The university's senior administrators are in denial mode. The president, Allan Rock, declared that freedom of speech is a core value at the university. He made no mention of the provost. He blamed Ms. Coulter's organizers for cancelling her speech.
There was a little truth in that, but not a lot. Around a thousand people turned out to see what the Houle-induced fuss was all about - far too many for the modest venue. They included a couple of hundred protesters. Police were summoned. Eyewitnesses say it was a bit of a mash-up, and people got jammed against the doors. Someone set off a fire alarm. Police confirm that it was they who advised the organizers to cancel.

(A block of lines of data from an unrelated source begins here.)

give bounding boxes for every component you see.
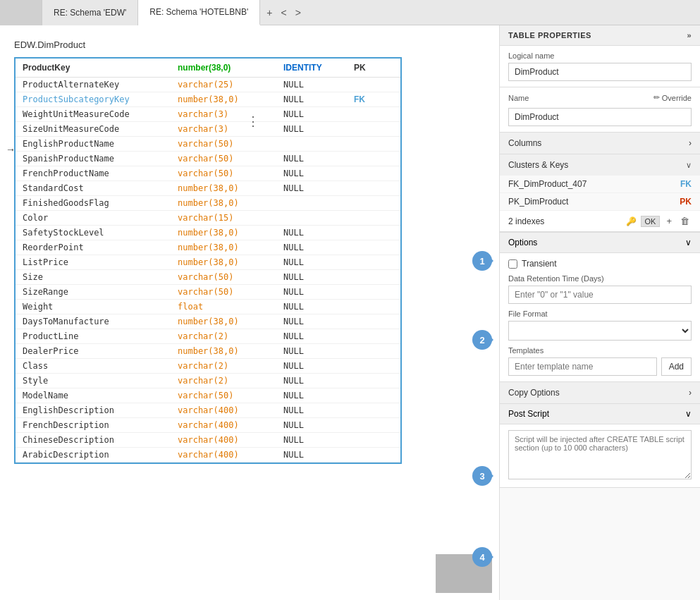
panel-title: TABLE PROPERTIES bbox=[508, 31, 591, 39]
table-row: SizeRangevarchar(50)NULL bbox=[16, 285, 400, 300]
column-type: number(38,0) bbox=[178, 317, 269, 326]
column-name: Style bbox=[23, 376, 164, 386]
transient-label[interactable]: Transient bbox=[522, 259, 557, 269]
breadcrumb: EDW.DimProduct bbox=[14, 39, 485, 50]
column-key: FK bbox=[354, 94, 365, 104]
column-name: Size bbox=[23, 272, 164, 282]
table-row: DaysToManufacturenumber(38,0)NULL bbox=[16, 314, 400, 329]
key-item-fk: FK_DimProduct_407 FK bbox=[500, 176, 700, 193]
tab-edw[interactable]: RE: Schema 'EDW' bbox=[42, 0, 138, 25]
column-null: NULL bbox=[283, 331, 340, 341]
logical-name-input[interactable] bbox=[508, 63, 692, 81]
template-name-input[interactable] bbox=[508, 357, 657, 376]
keys-list: FK_DimProduct_407 FK PK_DimProduct PK bbox=[500, 176, 700, 211]
transient-checkbox[interactable] bbox=[508, 259, 517, 269]
right-panel: TABLE PROPERTIES » Logical name Name ✏ O… bbox=[499, 25, 700, 600]
post-script-textarea[interactable] bbox=[508, 430, 692, 479]
table-row: FrenchDescriptionvarchar(400)NULL bbox=[16, 418, 400, 433]
table-row: WeightUnitMeasureCodevarchar(3)NULL bbox=[16, 107, 400, 122]
column-name: ProductLine bbox=[23, 331, 164, 341]
prev-tab-button[interactable]: < bbox=[277, 6, 290, 20]
post-script-chevron: ∨ bbox=[685, 409, 692, 419]
column-name: ChineseDescription bbox=[23, 435, 164, 445]
columns-chevron: › bbox=[689, 138, 692, 148]
clusters-header[interactable]: Clusters & Keys ∨ bbox=[500, 154, 700, 176]
column-type: varchar(15) bbox=[178, 213, 269, 223]
column-type: varchar(50) bbox=[178, 391, 269, 400]
column-name: SizeUnitMeasureCode bbox=[23, 124, 164, 134]
table-row: EnglishDescriptionvarchar(400)NULL bbox=[16, 403, 400, 418]
col-extra-header: IDENTITY bbox=[283, 63, 340, 73]
name-input[interactable] bbox=[508, 108, 692, 126]
post-script-header[interactable]: Post Script ∨ bbox=[500, 404, 700, 424]
tab-home[interactable] bbox=[0, 0, 42, 25]
tab-controls: + < > bbox=[263, 6, 305, 20]
copy-options-label: Copy Options bbox=[508, 388, 560, 398]
add-template-button[interactable]: Add bbox=[661, 357, 692, 376]
context-menu-button[interactable]: ⋮ bbox=[247, 114, 259, 129]
column-type: varchar(50) bbox=[178, 154, 269, 164]
next-tab-button[interactable]: > bbox=[292, 6, 305, 20]
column-name: Class bbox=[23, 361, 164, 371]
schema-label: EDW. bbox=[14, 39, 37, 50]
template-row: Add bbox=[508, 357, 692, 376]
table-row: ProductSubcategoryKeynumber(38,0)NULLFK bbox=[16, 92, 400, 107]
column-null: NULL bbox=[283, 243, 340, 252]
column-type: varchar(400) bbox=[178, 450, 269, 460]
column-name: DealerPrice bbox=[23, 346, 164, 356]
name-row: Name ✏ Override bbox=[508, 93, 692, 102]
column-type: varchar(50) bbox=[178, 169, 269, 178]
templates-label: Templates bbox=[508, 346, 692, 355]
table-row: ChineseDescriptionvarchar(400)NULL bbox=[16, 433, 400, 448]
column-name: DaysToManufacture bbox=[23, 317, 164, 326]
balloon-4: 4 bbox=[472, 547, 492, 567]
post-script-label: Post Script bbox=[508, 409, 549, 419]
key-item-pk: PK_DimProduct PK bbox=[500, 193, 700, 211]
tabs-bar: RE: Schema 'EDW' RE: Schema 'HOTELBNB' +… bbox=[0, 0, 700, 25]
column-name: SafetyStockLevel bbox=[23, 228, 164, 238]
options-label: Options bbox=[508, 238, 537, 247]
column-null: NULL bbox=[283, 391, 340, 400]
ok-badge: OK bbox=[641, 216, 661, 227]
column-type: number(38,0) bbox=[178, 257, 269, 267]
override-button[interactable]: ✏ Override bbox=[653, 93, 692, 102]
col-type-header: number(38,0) bbox=[178, 63, 269, 73]
table-row: Sizevarchar(50)NULL bbox=[16, 270, 400, 285]
add-index-button[interactable]: + bbox=[664, 215, 674, 227]
balloon-2: 2 bbox=[472, 330, 492, 350]
data-retention-input[interactable] bbox=[508, 286, 692, 304]
table-row: ModelNamevarchar(50)NULL bbox=[16, 388, 400, 403]
name-label: Name bbox=[508, 94, 529, 102]
column-type: varchar(2) bbox=[178, 376, 269, 386]
copy-options-section[interactable]: Copy Options › bbox=[500, 382, 700, 404]
column-type: number(38,0) bbox=[178, 198, 269, 208]
column-name: ModelName bbox=[23, 391, 164, 400]
tab-hotelbnb[interactable]: RE: Schema 'HOTELBNB' bbox=[138, 0, 260, 25]
delete-index-button[interactable]: 🗑 bbox=[678, 215, 692, 227]
expand-panel-button[interactable]: » bbox=[687, 31, 692, 39]
table-row: EnglishProductNamevarchar(50) bbox=[16, 137, 400, 152]
col-pk-header: PK bbox=[354, 63, 366, 73]
key-name-fk: FK_DimProduct_407 bbox=[508, 179, 587, 189]
column-name: FrenchDescription bbox=[23, 420, 164, 430]
column-name: ReorderPoint bbox=[23, 243, 164, 252]
add-tab-button[interactable]: + bbox=[263, 6, 276, 20]
column-type: varchar(2) bbox=[178, 331, 269, 341]
options-header[interactable]: Options ∨ bbox=[500, 233, 700, 253]
balloon-1: 1 bbox=[472, 251, 492, 271]
column-type: number(38,0) bbox=[178, 346, 269, 356]
indexes-row: 2 indexes 🔑 OK + 🗑 bbox=[500, 211, 700, 232]
column-null: NULL bbox=[283, 154, 340, 164]
column-null: NULL bbox=[283, 257, 340, 267]
logical-name-label: Logical name bbox=[508, 51, 692, 60]
post-script-section: Post Script ∨ bbox=[500, 404, 700, 488]
pencil-icon: ✏ bbox=[653, 93, 660, 102]
key-type-fk: FK bbox=[680, 179, 692, 189]
column-name: StandardCost bbox=[23, 183, 164, 193]
column-null: NULL bbox=[283, 80, 340, 90]
row-arrow-indicator: → bbox=[6, 144, 16, 155]
column-null: NULL bbox=[283, 183, 340, 193]
file-format-select[interactable]: CSV JSON Parquet Avro bbox=[508, 321, 692, 341]
columns-section[interactable]: Columns › bbox=[500, 133, 700, 154]
diagram-area[interactable]: EDW.DimProduct ⋮ → ProductKey number(38,… bbox=[0, 25, 499, 600]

Many people suspect that Ms. Coulter was getting her tactical advice from Ezra Levant, the loud-mouthed scourge of left-leaning academics and human-rights commissions. Mr. Levant, in his characteristic style, referred to the protesting students as "brownshirts." Although he is widely suspected of leaking the Houle letter to the National Post, where it wound up on the front page, this is not the case. The letter was leaked by Doug Pepper, the publisher of McClelland and Stewart. He is an old friend and editor of the stringy agitator. His brother-in-law is the Post's editor.

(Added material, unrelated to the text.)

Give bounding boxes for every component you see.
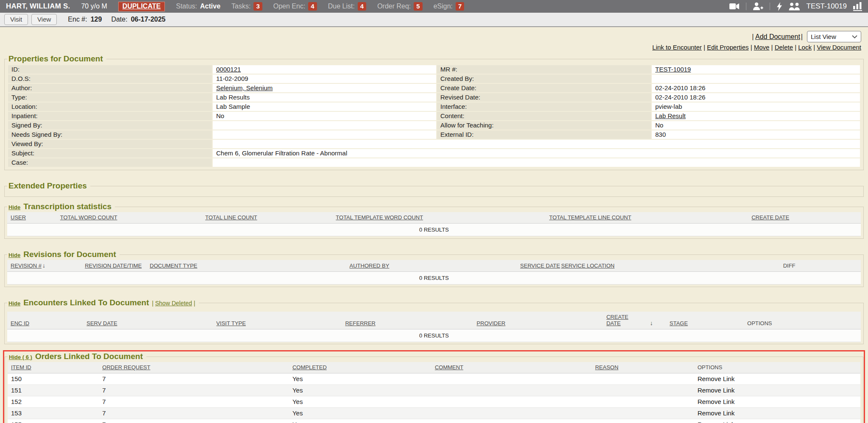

To me, the most alarming aspect of this whole affair is not the student protesters, who are simply doing what students have always done - protest. In this case, they're only repeating what they've been taught. For years, they have been told that discrimination is the highest crime of all. Today, this is commonly interpreted to mean that everybody has the right to be free from any kind of insult, upset, or perturbation that might pose a challenge to their peace of mind, even when they can freely choose not to expose themselves to it.
At universities and schools, the most important word these days is "safe." "Safe" does not mean physical security. "Safe" means safe from being offended - or even feeling offended. As one of the protesters at the U of O said, "It's important to recognize that that the students want a safe campus." Mr. Rock also used the word "safe." "Ours is a safe and democratic environment for the expression of views, and we will keep it that way," his statement said.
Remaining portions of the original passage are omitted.